Seen as part of the Mardi Gras Film Festival
When it comes to queer horror stories, it’s sad to say there aren’t as many as there probably should be. What ones there are either have queer subtext without actual gay characters (Hi Nightmare on Elm Street 2), are problematic as hell (Hi Sleepaway Camp) or actually feature gay characters in a gay storyline (Hi Hellbent). That last one is a lot rarer but can be interesting if done right. Enter The Retreat, a film that uses the horrors of homophobia to tell a story that works on occasion, but also really fumbles the great idea it has.
The Retreat follows Val (Sarah Allen) and Renee (Tommie-Amber Pirie), a young couple who are going on a trip to help Val’s friends prepare for their wedding. The trip in question is to a little cabin in the woods where nothing can possibly go wrong… except for everything.

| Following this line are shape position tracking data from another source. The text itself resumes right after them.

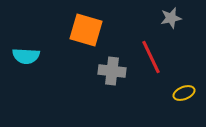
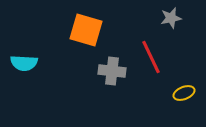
cyan semicircle: moved 2 px left, 7 px down
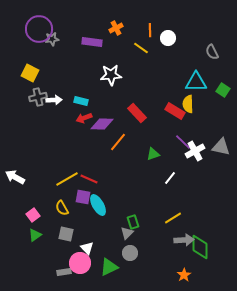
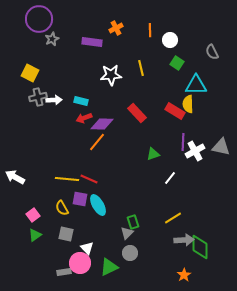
purple circle at (39, 29): moved 10 px up
white circle at (168, 38): moved 2 px right, 2 px down
gray star at (52, 39): rotated 16 degrees counterclockwise
yellow line at (141, 48): moved 20 px down; rotated 42 degrees clockwise
cyan triangle at (196, 82): moved 3 px down
green square at (223, 90): moved 46 px left, 27 px up
orange line at (118, 142): moved 21 px left
purple line at (183, 142): rotated 48 degrees clockwise
yellow line at (67, 179): rotated 35 degrees clockwise
purple square at (83, 197): moved 3 px left, 2 px down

See, turns out this cabin is in an area full of what can best be described as “Violent homophobic murderers” who kidnap all the gay people who come to this cabin and film them being murdered. Val and Renee have to work together to overpower the homophobic assholes that’ve done them harm, in a glorious revenge tale that should be far more cathartic than it is.

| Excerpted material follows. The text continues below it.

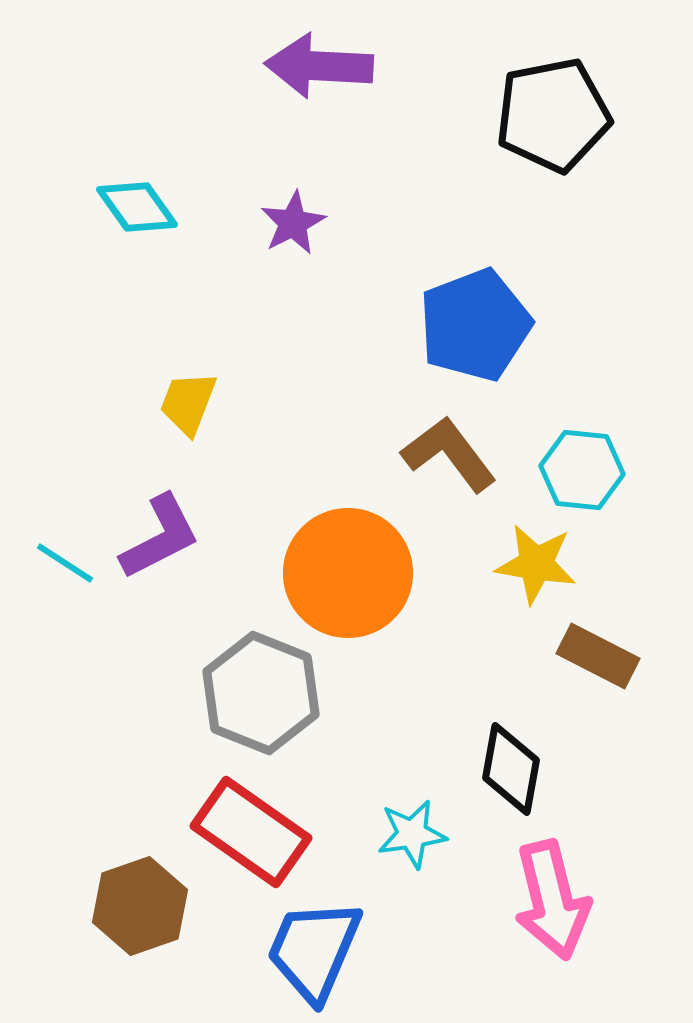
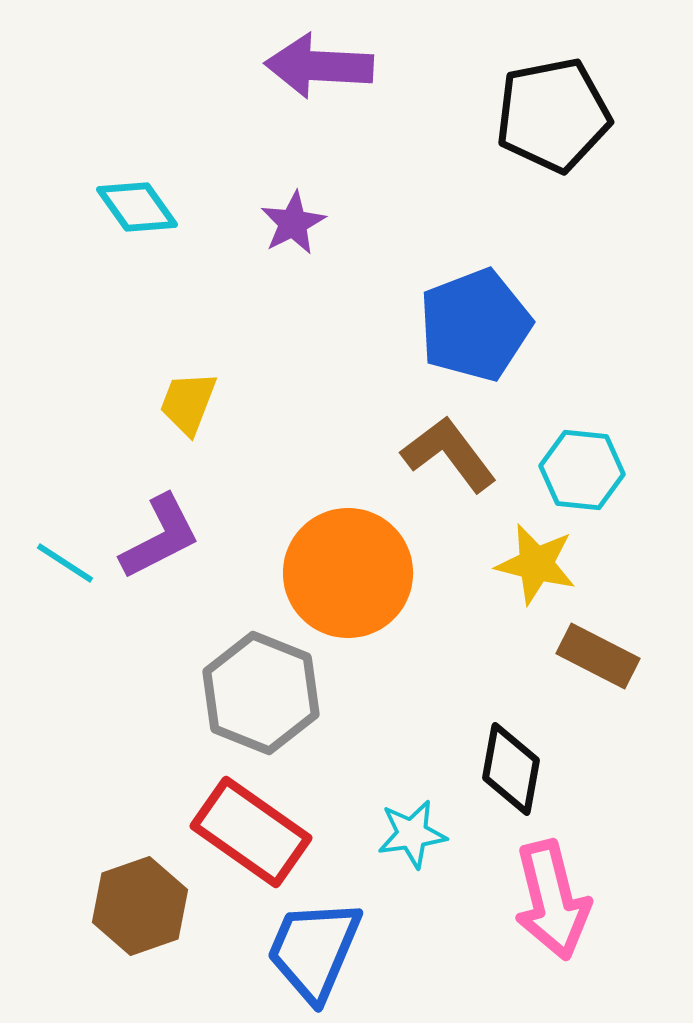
yellow star: rotated 4 degrees clockwise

What The Retreat does well is set up all the main characters, the ones we’re meant to care about. Val and Renee are just a pair of sweet and fun women who it’s almost impossible to dislike. They’re portrayed as capable enough that they can handle any problem (except using a modern coffee machine) so when the time comes for them to be in danger there’s this sense of hope that they’ll be able to take on the bad guys because they’ve proven themselves resourceful throughout the film.
The Retreat also has some genuinely great moments of tension, utilizing an effective score to create a tone that builds effectively in several key moments that allows the audience to feel the heart-stopping fear that the main pair of characters would be going through… which is good because it’s often very hard to see exactly what the main characters are going through.
So The Retreat is another of those films that has a large amount of the film take place at night and uses that to basically mean that a lot of scenes are shot in almost total darkness, meaning that there’s a large part of the film that’s effectively a black screen with some voice over. Sometimes this can be effective, but not when you’re trying to do a character piece that requires us to keep track of several main characters. It’s a little hard to really focus on just what Val is doing to try and escape which makes it a little hard to keep up sometimes with what’s going on… plus it’s just not great to look at, which is a shame because the location they have is really cool and could’ve made for some amazing shots even with low lighting.
There’s also the fact that no one other than Val or Renee matter, which I’m certain you guessed by the fact those are the two names I used. There is another gay couple in The Retreat but they’re basically there in order for the exact reason you have larger casts in slasher horror films. There are also the villains who are so forgettable that the only one that kind of stands out is the one played by Aaron Ashmore, brother of the guy who played Lamplighter in The Boys, and he only stands out cos his face is recognisable. They’re villains who are there to make it clear that these are homophobia based attacks and that’s roughly it.
On paper, The Retreat doesn’t exactly have the worst idea for a film that I’ve seen in a while. Hell giving us a bigotry/revenge film is kind of fascinating on its own but the execution of the concept just doesn’t go as far as it should and the film just doesn’t look that good. It’s certainly interesting, it’s nice to see LGBT characters as part of the horror genre who aren’t the villain and actually stand up to fight but this just doesn’t quite hit the mark like it should.